Check every line below for the string "Delete", and copy the lines that contain it.

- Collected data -
--------

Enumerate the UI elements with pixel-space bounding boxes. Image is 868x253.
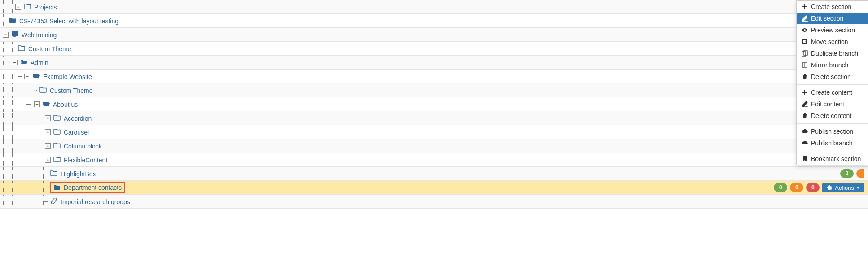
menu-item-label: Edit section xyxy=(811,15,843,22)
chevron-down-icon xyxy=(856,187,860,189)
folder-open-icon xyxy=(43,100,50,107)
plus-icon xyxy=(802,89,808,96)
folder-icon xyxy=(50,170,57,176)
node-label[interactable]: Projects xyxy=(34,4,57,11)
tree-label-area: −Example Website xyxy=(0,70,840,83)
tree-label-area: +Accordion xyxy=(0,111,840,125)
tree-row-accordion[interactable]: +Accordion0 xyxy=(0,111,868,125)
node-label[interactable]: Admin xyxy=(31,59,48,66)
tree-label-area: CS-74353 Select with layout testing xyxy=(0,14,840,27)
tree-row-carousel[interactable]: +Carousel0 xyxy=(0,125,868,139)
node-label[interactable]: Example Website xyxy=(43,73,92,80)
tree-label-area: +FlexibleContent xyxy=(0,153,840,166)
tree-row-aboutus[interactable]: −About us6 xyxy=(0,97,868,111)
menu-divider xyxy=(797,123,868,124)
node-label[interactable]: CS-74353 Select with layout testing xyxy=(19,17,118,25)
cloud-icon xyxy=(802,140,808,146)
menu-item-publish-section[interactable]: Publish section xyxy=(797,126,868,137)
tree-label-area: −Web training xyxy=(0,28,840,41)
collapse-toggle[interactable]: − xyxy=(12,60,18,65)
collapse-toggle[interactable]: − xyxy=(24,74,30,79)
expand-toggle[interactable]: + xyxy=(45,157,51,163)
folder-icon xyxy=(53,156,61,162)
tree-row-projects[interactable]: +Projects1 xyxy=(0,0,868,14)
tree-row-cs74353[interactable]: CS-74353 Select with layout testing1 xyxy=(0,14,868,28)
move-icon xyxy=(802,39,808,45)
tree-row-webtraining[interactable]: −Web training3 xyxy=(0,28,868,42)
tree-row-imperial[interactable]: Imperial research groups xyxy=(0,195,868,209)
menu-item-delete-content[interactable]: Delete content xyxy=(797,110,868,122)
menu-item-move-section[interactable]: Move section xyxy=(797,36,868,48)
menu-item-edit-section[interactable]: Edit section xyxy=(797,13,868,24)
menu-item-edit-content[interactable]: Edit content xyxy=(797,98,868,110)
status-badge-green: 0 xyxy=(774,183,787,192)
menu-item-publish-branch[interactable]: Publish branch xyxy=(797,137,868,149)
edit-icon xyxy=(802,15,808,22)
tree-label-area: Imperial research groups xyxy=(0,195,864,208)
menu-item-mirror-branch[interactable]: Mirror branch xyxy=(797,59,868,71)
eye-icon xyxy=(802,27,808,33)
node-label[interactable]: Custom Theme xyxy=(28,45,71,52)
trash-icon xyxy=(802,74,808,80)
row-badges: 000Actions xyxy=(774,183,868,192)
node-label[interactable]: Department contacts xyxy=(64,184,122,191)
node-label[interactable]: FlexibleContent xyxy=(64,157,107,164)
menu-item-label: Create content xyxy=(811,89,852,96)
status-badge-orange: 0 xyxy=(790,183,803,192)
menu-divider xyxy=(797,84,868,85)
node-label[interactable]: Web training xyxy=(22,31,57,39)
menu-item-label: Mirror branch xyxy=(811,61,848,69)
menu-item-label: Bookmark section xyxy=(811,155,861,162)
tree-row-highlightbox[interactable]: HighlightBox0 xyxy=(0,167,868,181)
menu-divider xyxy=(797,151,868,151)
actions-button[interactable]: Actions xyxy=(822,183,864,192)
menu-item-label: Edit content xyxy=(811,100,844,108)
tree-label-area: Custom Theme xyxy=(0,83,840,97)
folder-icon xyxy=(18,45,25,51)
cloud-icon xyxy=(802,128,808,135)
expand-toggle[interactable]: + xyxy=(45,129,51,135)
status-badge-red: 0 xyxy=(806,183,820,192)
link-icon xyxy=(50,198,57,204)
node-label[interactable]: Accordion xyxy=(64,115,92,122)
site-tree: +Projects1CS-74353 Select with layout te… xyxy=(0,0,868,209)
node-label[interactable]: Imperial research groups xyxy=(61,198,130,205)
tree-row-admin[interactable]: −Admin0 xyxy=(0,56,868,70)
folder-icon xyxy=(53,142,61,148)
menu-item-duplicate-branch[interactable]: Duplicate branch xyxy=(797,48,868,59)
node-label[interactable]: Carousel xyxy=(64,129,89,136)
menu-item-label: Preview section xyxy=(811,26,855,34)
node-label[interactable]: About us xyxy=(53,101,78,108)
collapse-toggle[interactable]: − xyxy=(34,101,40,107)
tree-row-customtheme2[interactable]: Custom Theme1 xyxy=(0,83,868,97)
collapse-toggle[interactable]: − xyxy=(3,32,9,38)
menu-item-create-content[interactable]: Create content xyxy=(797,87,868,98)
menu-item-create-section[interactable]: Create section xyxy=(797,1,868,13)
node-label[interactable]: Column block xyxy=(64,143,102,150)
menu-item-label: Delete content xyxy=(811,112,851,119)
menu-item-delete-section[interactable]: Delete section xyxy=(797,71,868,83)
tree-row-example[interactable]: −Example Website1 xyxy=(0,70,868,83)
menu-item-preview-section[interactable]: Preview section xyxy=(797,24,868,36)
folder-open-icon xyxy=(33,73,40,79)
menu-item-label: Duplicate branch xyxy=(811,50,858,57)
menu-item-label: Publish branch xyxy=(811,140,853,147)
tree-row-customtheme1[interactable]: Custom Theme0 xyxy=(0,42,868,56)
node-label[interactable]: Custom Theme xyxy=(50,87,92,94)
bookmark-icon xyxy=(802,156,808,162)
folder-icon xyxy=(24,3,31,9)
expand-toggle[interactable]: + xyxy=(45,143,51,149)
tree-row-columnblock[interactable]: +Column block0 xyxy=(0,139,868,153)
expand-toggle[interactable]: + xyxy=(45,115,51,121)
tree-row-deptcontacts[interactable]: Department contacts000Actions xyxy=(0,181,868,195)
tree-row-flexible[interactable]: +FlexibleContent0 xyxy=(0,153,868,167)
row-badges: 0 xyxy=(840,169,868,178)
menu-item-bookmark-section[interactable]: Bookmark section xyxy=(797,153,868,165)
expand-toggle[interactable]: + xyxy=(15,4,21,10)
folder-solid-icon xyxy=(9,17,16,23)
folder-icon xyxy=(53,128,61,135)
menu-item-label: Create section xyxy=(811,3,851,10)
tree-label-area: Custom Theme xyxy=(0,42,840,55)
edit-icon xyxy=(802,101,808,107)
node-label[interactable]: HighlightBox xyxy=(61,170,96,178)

--------

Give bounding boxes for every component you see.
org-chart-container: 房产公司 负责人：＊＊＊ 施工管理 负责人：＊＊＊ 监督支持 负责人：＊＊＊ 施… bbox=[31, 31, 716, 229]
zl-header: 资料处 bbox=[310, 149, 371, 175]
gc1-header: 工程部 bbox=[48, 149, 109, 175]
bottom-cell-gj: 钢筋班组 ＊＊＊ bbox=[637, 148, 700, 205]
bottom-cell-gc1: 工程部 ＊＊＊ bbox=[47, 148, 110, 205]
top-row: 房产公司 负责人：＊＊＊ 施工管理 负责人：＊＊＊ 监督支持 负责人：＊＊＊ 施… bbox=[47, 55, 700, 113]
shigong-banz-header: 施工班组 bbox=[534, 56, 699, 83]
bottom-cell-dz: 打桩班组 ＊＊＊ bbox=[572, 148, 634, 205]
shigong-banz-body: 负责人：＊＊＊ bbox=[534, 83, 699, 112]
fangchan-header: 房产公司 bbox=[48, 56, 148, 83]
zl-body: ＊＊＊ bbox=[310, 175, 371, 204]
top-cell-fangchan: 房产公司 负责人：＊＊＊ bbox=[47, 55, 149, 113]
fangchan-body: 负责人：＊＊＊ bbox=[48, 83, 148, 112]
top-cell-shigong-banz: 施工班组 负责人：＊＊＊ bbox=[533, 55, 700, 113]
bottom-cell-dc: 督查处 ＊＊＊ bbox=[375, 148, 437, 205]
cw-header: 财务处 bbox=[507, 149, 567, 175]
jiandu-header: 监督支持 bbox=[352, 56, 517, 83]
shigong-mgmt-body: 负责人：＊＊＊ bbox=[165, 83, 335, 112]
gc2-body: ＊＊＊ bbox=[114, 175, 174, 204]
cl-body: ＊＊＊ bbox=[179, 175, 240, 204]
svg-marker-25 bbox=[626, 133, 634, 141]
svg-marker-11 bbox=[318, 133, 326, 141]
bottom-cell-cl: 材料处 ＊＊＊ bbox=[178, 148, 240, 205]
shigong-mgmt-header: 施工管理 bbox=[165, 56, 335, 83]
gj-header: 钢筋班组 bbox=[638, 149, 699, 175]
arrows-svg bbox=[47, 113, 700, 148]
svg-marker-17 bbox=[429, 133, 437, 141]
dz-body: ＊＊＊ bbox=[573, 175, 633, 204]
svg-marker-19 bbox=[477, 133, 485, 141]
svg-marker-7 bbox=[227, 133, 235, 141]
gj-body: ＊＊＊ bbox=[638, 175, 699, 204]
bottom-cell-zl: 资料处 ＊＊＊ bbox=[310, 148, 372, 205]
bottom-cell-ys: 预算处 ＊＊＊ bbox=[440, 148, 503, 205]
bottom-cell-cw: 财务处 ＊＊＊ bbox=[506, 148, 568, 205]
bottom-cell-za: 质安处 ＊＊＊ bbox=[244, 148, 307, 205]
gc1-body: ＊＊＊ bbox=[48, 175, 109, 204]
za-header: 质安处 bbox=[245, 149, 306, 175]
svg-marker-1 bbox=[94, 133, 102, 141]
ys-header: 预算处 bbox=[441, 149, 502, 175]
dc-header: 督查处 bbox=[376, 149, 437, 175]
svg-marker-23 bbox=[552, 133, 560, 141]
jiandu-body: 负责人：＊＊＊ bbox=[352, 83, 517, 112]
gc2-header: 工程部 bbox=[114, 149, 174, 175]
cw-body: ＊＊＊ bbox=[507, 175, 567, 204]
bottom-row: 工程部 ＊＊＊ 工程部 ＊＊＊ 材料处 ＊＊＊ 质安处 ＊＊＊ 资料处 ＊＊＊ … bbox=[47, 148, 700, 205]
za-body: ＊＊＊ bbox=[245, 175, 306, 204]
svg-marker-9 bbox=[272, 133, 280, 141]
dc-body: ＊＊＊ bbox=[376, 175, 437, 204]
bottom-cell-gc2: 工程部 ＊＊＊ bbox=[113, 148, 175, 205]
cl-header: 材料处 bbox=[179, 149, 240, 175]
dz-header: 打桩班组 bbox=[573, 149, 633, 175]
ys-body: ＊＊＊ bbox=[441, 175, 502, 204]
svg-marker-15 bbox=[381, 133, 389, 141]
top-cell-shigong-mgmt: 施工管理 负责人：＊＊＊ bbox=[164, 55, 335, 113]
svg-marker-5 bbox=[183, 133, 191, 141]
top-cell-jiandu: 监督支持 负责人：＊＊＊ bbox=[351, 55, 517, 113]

--------

- Written answer -
menu-item-delete-content[interactable]: Delete content xyxy=(797,110,868,122)
menu-item-label: Delete content xyxy=(811,112,851,119)
menu-item-delete-section[interactable]: Delete section xyxy=(797,71,868,83)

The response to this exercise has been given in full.